BOISE, Idaho — With the new daily cases of the coronavirus climbing again, local health officials are particularly concerned about the impact on younger age groups, and how this could impact in-person learning.

Central District Health oversees four counties – Ada, Boise, Elmore and Valley. And in each of them they're seeing a rise in COVID cases.

“We've seen a consistent trend where all our jurisdictions and all four of the counties are seeing an uptick in cases, and what that means is that our average daily case rate is going up," said CDH public information specialist Brandon Atkins.

The numbers are moving in the wrong direction and now health officials say schools in all four counties could potentially face movement in their categories.

Right now, Ada and Elmore counties are in yellow category.

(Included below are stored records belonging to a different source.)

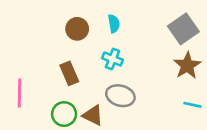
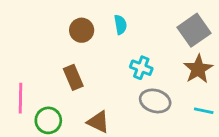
cyan cross: (113, 59) -> (141, 68), moved
gray ellipse: (120, 96) -> (155, 101), moved
green circle: (64, 114) -> (48, 120), moved

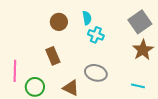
cyan cross: (141, 68) -> (96, 35), moved
gray ellipse: (155, 101) -> (96, 73), moved
cyan line: (204, 111) -> (138, 86), moved

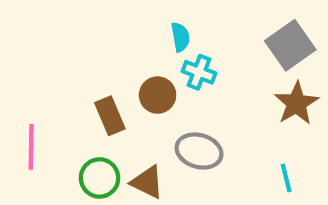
brown circle: (59, 22) -> (158, 95), moved
cyan line: (138, 86) -> (286, 178), turned 64
green circle: (35, 87) -> (100, 178), moved

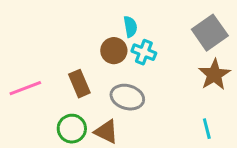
brown circle: (158, 95) -> (114, 51), moved
pink line: (31, 147) -> (25, 88), moved, turned 68
gray ellipse: (199, 151) -> (127, 97), moved

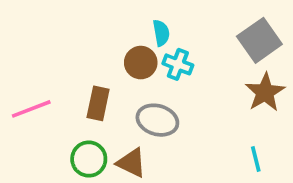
brown rectangle: (79, 84) -> (98, 103), turned 35

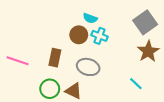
cyan semicircle: (161, 33) -> (90, 18), turned 120
pink line: (31, 109) -> (18, 61), turned 40
cyan line: (256, 159) -> (136, 84), moved, turned -32

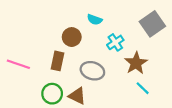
brown circle: (79, 35) -> (72, 37), moved
cyan cross: (100, 36) -> (115, 42), moved, turned 35
brown star: (148, 51) -> (136, 63), moved

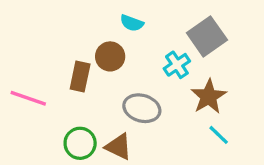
cyan semicircle: (95, 20) -> (132, 23), moved
gray square: (152, 24) -> (207, 36), moved
brown rectangle: (58, 61) -> (80, 76), moved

Boise and Valley counties are in the green category.

“So you look at Ada and Elmore counties, for example, and we have an average of 20 daily case rate per 100,000 over a two-week case rate estimation, and if we are evaluating those at the end of this week and we continue to see that trajectory climbing, we may see some changes in the designations of those categories," Atkins said.

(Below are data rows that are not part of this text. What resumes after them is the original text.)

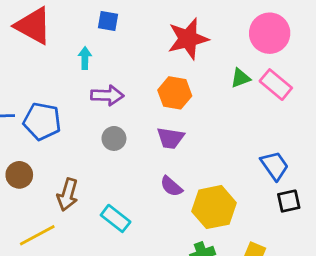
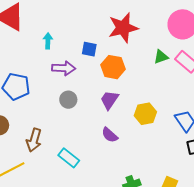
blue square: (108, 21) -> (89, 49), moved
purple trapezoid: (170, 138) -> (109, 100), turned 115
yellow hexagon: (214, 207) -> (145, 114), moved, size x0.7

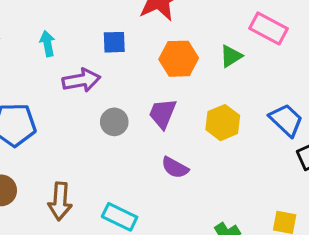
green triangle: (161, 57) -> (231, 56), moved
orange hexagon: (113, 67) -> (179, 59), moved
gray circle: (68, 100) -> (114, 122), moved

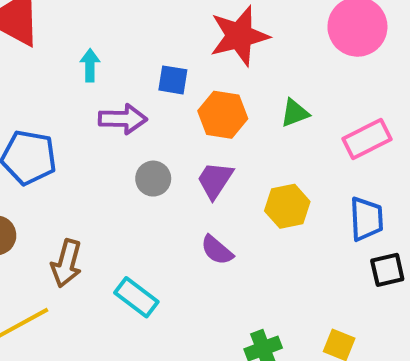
pink rectangle: (269, 28) -> (367, 139), moved, turned -66
green triangle: (231, 56) -> (295, 113), moved
orange hexagon: (179, 59) -> (223, 115), moved
blue trapezoid: (286, 120) -> (366, 219), turned 33

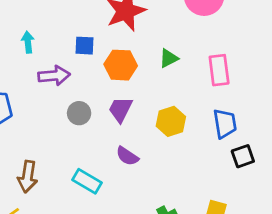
pink rectangle: (367, 139) -> (219, 70), turned -64
cyan rectangle: (136, 297) -> (87, 181), moved

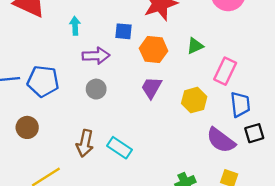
pink rectangle: (219, 70) -> (225, 71), moved, turned 30
gray circle: (79, 113) -> (96, 89), moved
purple semicircle: (127, 156) -> (221, 140), moved, size x1.5
brown arrow: (28, 177) -> (85, 143), moved

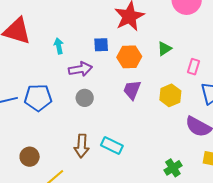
pink rectangle: (225, 71) -> (193, 67), size x0.7
brown circle: (27, 127) -> (30, 157), moved

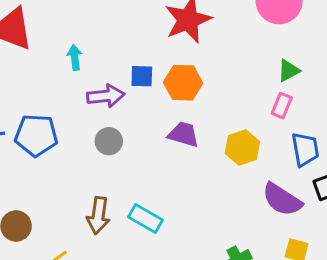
blue square: (101, 45) -> (142, 76), moved
green triangle: (164, 49) -> (289, 71), moved
purple trapezoid: (132, 90) -> (183, 134), turned 80

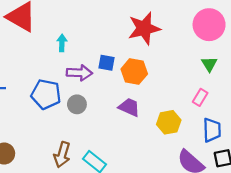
green triangle: (289, 71) -> (209, 64), moved, turned -42
blue pentagon: (36, 135) -> (46, 94), moved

Atkins says people 19 to 25 years old are fueling the increase, but it's a community-wide effort and Idahoans have been letting their guards down.

“It's clearly a slap in the face, of known practices that can reduce it," Atkins said, "to have people that say they won't or are unwilling to do those types of things, then we are going to have a hard time getting our communities to low enough levels that we won't be able to have any kind of normalcy until that happens.”

Within the next three or four days, Central District Health will re-evaluate the two-week average. That's when they'll make their category recommendations for schools.

“We just must get the numbers within our community down so that it's not an increased risk every time our students go to school," Atkins said. “We know that in-person learning is certainly the method that all of us want to see happen, we just don't have a case rate right now in our community that is congruent with having that open to just occur as normal."

Atkins said CDH will make their recommendations on Monday.

He also noted the importance of getting a flu shot right now to avoid a potential clash of getting two respiratory illnesses at once.